Secondly, Core Web Vitals aren’t a binary measure that you need to agonise over. There is an almost “spirit of the rule” sentiment around this update whereby, as long as sites and pages broadly meet the threshold for good page experience, minor improvements beyond that are likely to have minimal difference (although that isn’t to say that the thresholds won’t change in the future)
In an ‘Ask me anything’ session in May, Mueller said:
“Once you have reached kind of that good threshold, then that for us is kind of like a pretty high bar, and you are kind of at that stable point. And at that point, like, micro optimizing things like extra milliseconds here and there, that's not going to do your site in ranking anything specific. It might have an effect on what users see and with that you might have other positive effects, but at least when it comes to search ranking, that's not going to be something where you are going to see improvement. If you are like five milliseconds faster than the next one.”
Google’s Peter Walton backed-up that sentiment, saying:
“You will get a ranking boost for reaching the good threshold for all pages but beyond that point, you don't get additional boost for reaching it even better. Like if you have your LCP at two seconds and you get it down to one second, we have publicly stated that that will not increase your ranking. However, if you have a slow page, you improve to ten seconds, that could potentially boost your ranking.”

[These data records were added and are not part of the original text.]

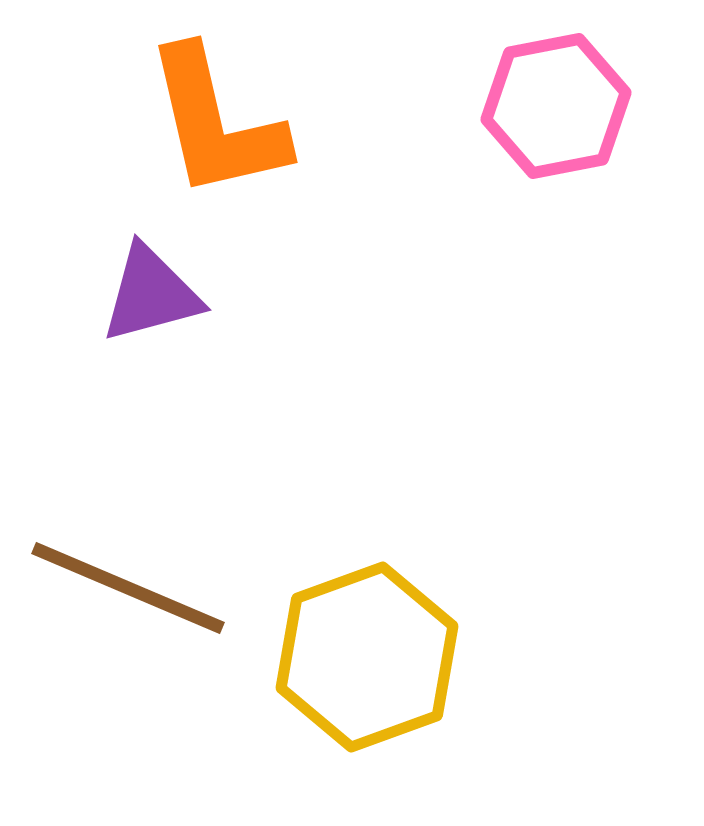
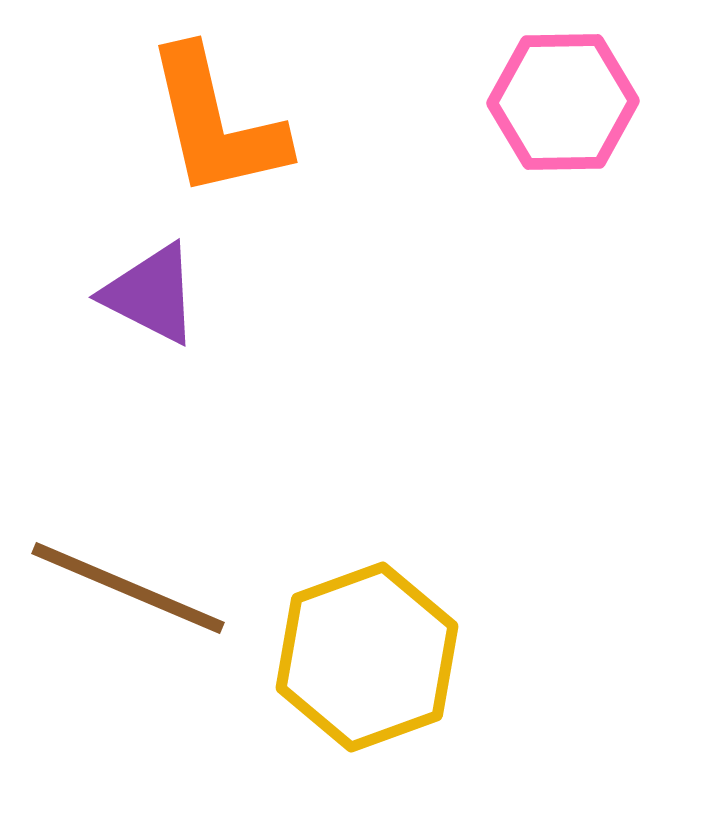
pink hexagon: moved 7 px right, 4 px up; rotated 10 degrees clockwise
purple triangle: rotated 42 degrees clockwise
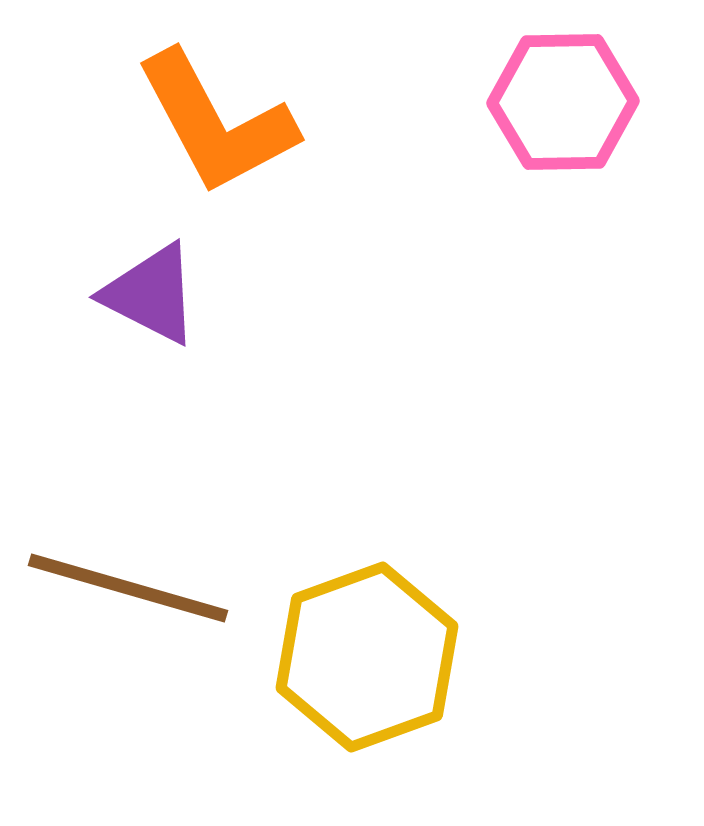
orange L-shape: rotated 15 degrees counterclockwise
brown line: rotated 7 degrees counterclockwise
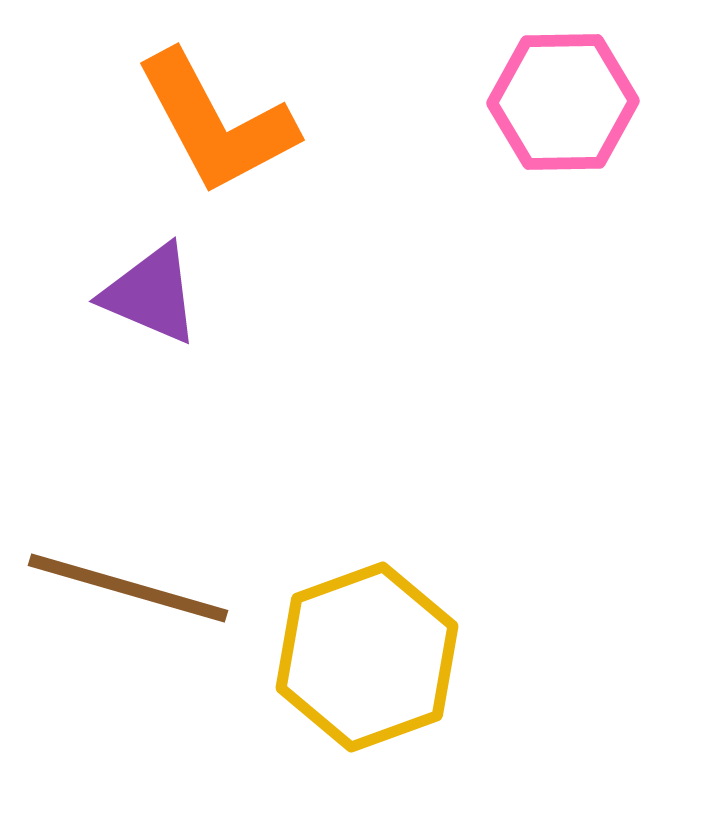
purple triangle: rotated 4 degrees counterclockwise
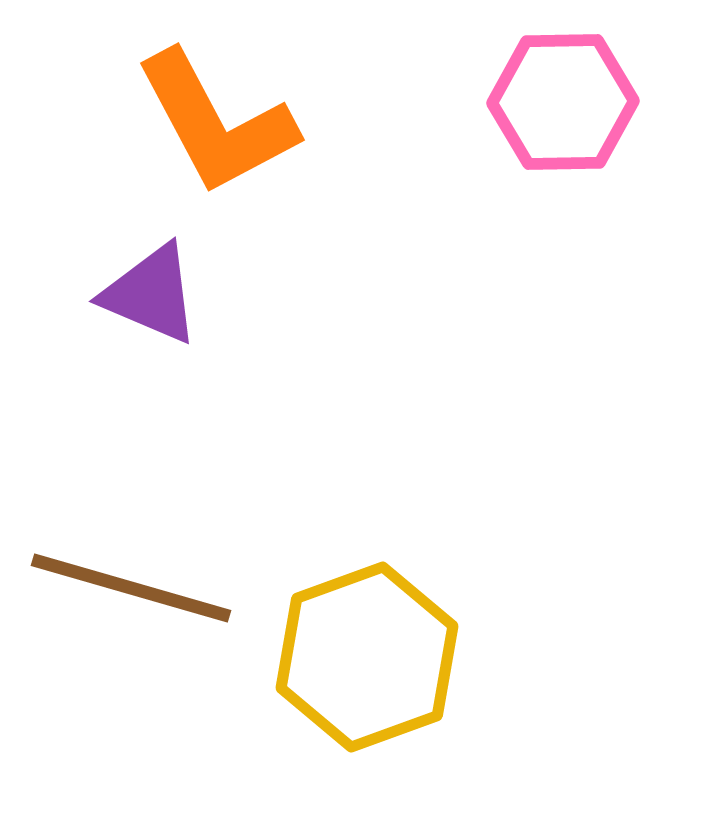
brown line: moved 3 px right
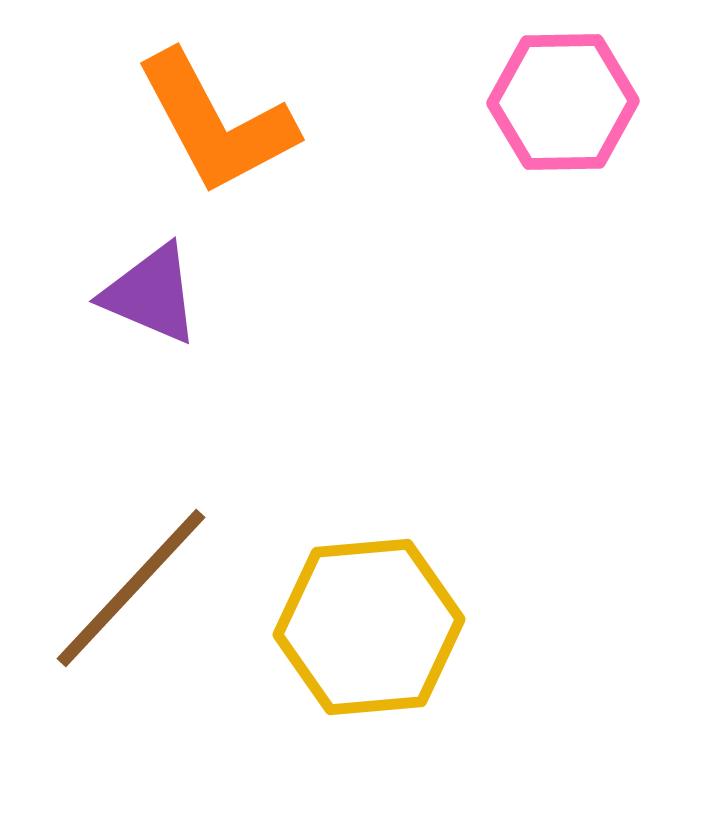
brown line: rotated 63 degrees counterclockwise
yellow hexagon: moved 2 px right, 30 px up; rotated 15 degrees clockwise
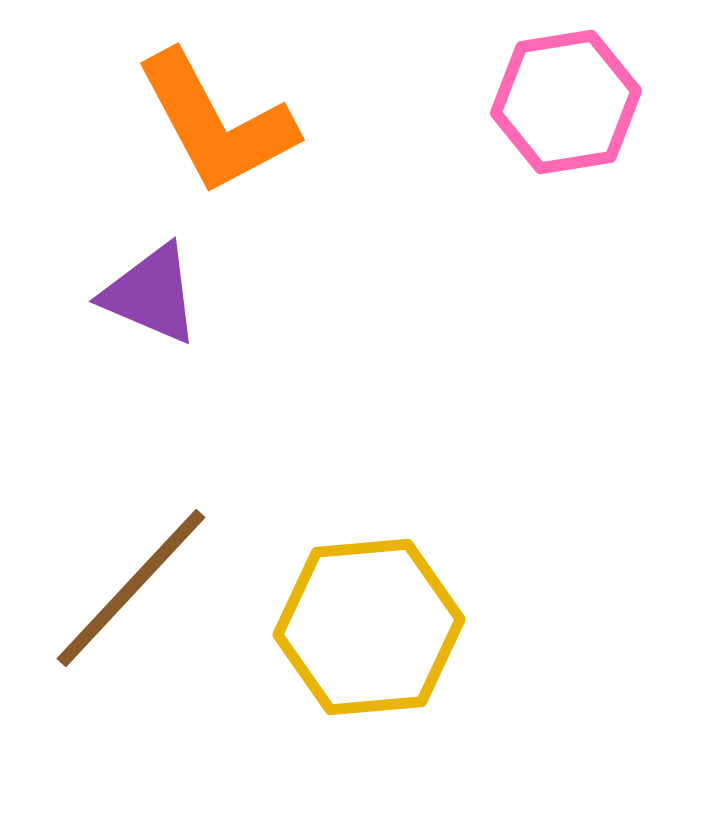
pink hexagon: moved 3 px right; rotated 8 degrees counterclockwise
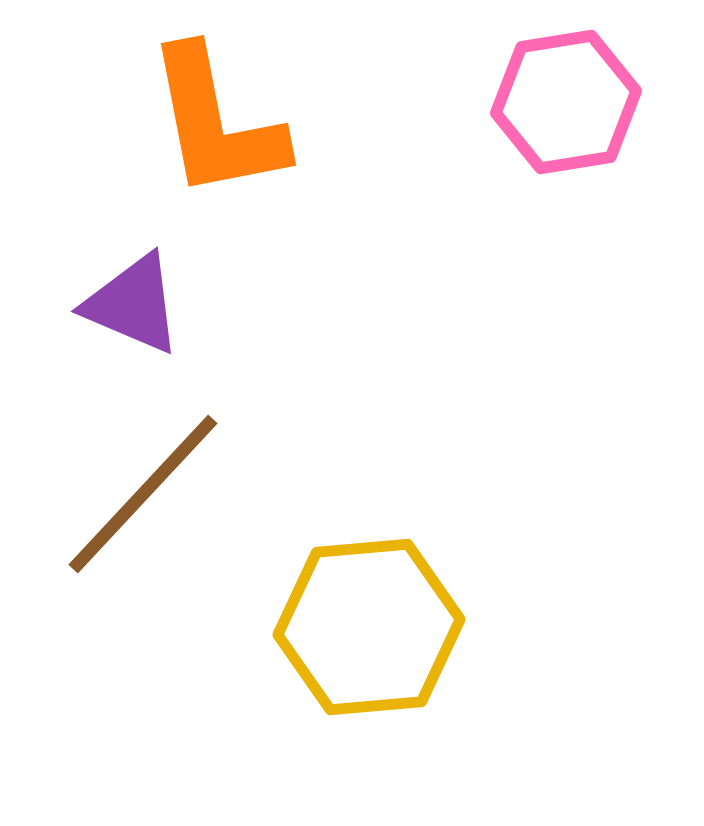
orange L-shape: rotated 17 degrees clockwise
purple triangle: moved 18 px left, 10 px down
brown line: moved 12 px right, 94 px up
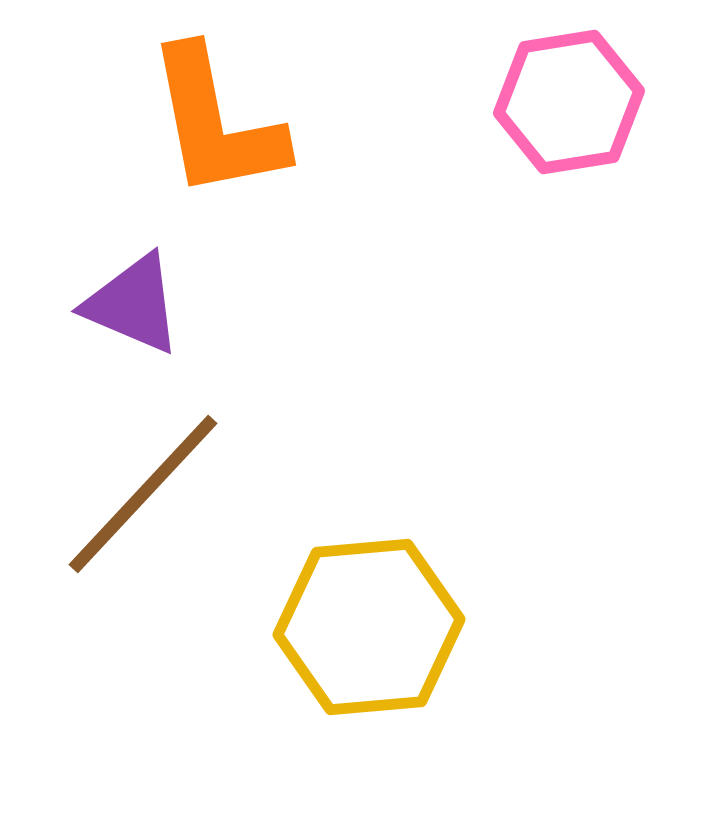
pink hexagon: moved 3 px right
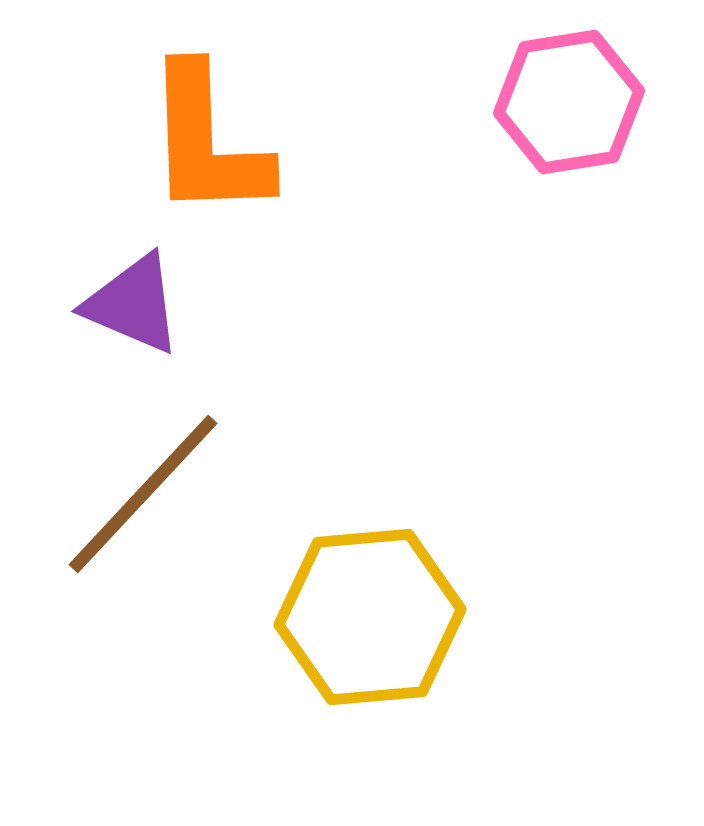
orange L-shape: moved 9 px left, 19 px down; rotated 9 degrees clockwise
yellow hexagon: moved 1 px right, 10 px up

And thirdly, Google is providing website owners with a lot of insight about the update. As well as the announcements detailing the changes, we also have access to a new Page Experience report in Google Search Console.
Page Experience Reports are there to provide website owners with actionable insights on how their sites stack up against not only existing Core Web Vitals, but with other experience components including site security, useability, accessibility and use of ads or pop-ups.
These provide us with a benchmark of how our sites score on the elements that Google’s latest update will judge us, and highlight which pages don’t meet the standards.
Get your report, spot where your site isn’t performing against those standards, and action the changes needed.
Your Search Console Page Experience reports are a good starting point, but think more broadly about the user experience your site and pages are delivering.
The Core Web Vitals lean towards very technical aspects of page experience – issues like load speed and accessibility for example – so consider benchmarking these against the competition using the Page Speed tool or Mobile Friendliness tool.
Additionally, focus on the common causes of poor load speed and accessibility issues. Excessively large images and video content are a prime culprit, as are redundant and/or out-of-date site and CMS plugins. Reduce the size of your site and remove needless elements where you can.